* **Required action**
Look through the records that follow. Copy every line containing the word "Брик".
_____
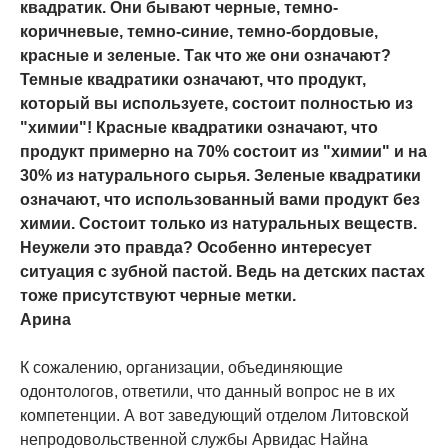
квадратик. Они бывают черные, темно-
коричневые, темно-синие, темно-бордовые,
красные и зеленые. Так что же они означают?
Темные квадратики означают, что продукт,
который вы используете, состоит полностью из
"химии"! Красные квадратики означают, что
продукт примерно на 70% состоит из "химии" и на
30% из натурального сырья. Зеленые квадратики
означают, что использованный вами продукт без
химии. Состоит только из натуральных веществ.
Неужели это правда? Особенно интересует
ситуация с зубной пастой. Ведь на детских пастах
тоже присутствуют черные метки.
Арина
К сожалению, организации, объединяющие
одонтологов, ответили, что данный вопрос не в их
компетенции. А вот заведующий отделом Литовской
непродовольственной службы Арвидас Найна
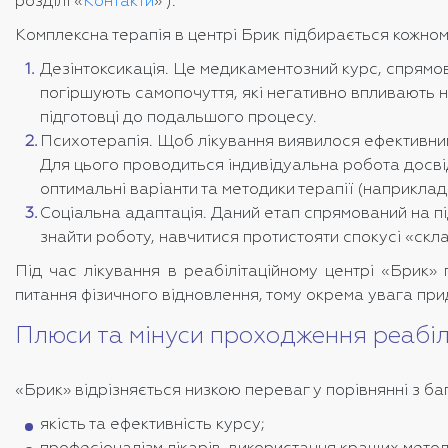
розділі «
Контакти
»
).
Комплексна терапія в центрі Брик підбирається кожном
Дезінтоксикація. Це медикаментозний курс, спрямо
погіршують самопочуття, які негативно впливають н
підготовці до подальшого процесу.
Психотерапія. Щоб лікування виявилося ефективним,
Для цього проводиться індивідуальна робота досві
оптимальні варіанти та методики терапії (наприклад
Соціальна адаптація. Даний етап спрямований на під
знайти роботу, навчитися протистояти спокусі «скл
Під час лікування в реабілітаційному центрі «Брик» 
питання фізичного відновлення, тому окрема увага при
Плюси та мінуси проходження реабілі
«Брик» відрізняється низкою переваг у порівнянні з ба
якість та ефективність курсу;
_____
* **Task output**
Комплексна терапія в центрі Брик підбирається кожном
Під час лікування в реабілітаційному центрі «Брик» 
«Брик» відрізняється низкою переваг у порівнянні з ба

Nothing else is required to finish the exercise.